DIRECTIONS FOR THIS TASK >>
Copy out and return the lines from the one holding "Gemaakt van zeewater..." to the end of the listing below, both included, omitting the pictures.

EXTRACTED RECORDS >>

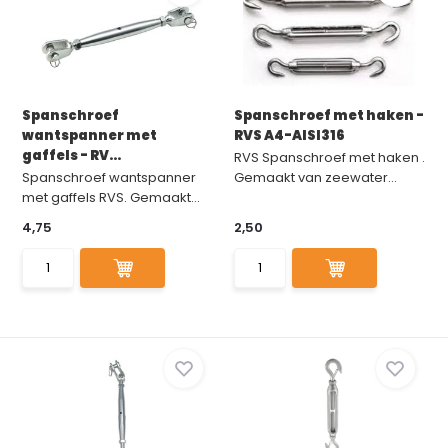
Spanschroef
Spanschroef met haken -
wantspanner met
RVS A4-AISI316
gaffels - RV...
RVS Spanschroef met haken .
Spanschroef wantspanner
Gemaakt van zeewater...
met gaffels RVS. Gemaakt...
4,75
2,50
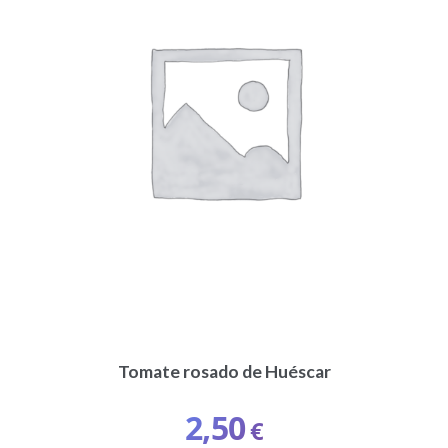
Tomate rosado de Huéscar
2,50
€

RESPONSE >>
Gemaakt van zeewater...
met gaffels RVS. Gemaakt...
4,75
2,50
Tomate rosado de Huéscar
2,50
€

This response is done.